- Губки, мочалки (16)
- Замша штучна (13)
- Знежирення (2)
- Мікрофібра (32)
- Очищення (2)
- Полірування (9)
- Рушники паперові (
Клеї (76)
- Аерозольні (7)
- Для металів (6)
* * *
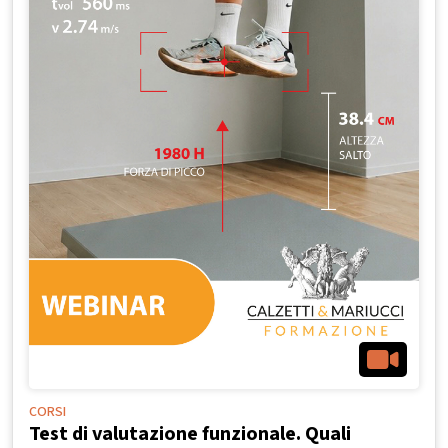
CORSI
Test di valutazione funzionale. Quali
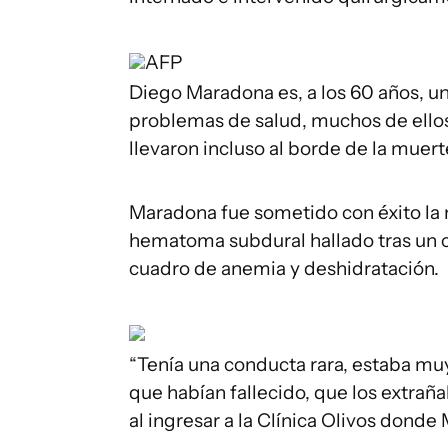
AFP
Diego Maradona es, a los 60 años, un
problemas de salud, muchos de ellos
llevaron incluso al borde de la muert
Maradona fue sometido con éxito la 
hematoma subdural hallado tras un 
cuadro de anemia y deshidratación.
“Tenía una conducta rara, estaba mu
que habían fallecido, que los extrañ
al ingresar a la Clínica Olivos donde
==
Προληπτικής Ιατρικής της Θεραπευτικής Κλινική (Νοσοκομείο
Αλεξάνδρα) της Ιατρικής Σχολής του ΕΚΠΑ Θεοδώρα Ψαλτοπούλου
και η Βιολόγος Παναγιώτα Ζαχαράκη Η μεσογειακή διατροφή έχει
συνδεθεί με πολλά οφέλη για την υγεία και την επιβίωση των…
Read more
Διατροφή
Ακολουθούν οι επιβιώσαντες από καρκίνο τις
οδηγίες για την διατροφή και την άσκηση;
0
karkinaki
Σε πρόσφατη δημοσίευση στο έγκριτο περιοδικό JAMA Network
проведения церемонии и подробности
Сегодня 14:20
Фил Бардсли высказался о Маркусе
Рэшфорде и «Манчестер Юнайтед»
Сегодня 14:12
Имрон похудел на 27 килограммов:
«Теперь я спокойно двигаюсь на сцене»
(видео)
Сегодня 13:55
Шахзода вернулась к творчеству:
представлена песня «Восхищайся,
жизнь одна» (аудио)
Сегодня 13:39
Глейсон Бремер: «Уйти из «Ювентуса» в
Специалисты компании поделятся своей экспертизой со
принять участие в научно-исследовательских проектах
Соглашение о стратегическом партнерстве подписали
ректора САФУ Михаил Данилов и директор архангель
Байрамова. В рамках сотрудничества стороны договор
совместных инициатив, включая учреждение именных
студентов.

◆ Assignment ◆
Look through the listing and extract every line with "Maradona" in it.

◆ Solution ◆
Diego Maradona es, a los 60 años, un
Maradona fue sometido con éxito la 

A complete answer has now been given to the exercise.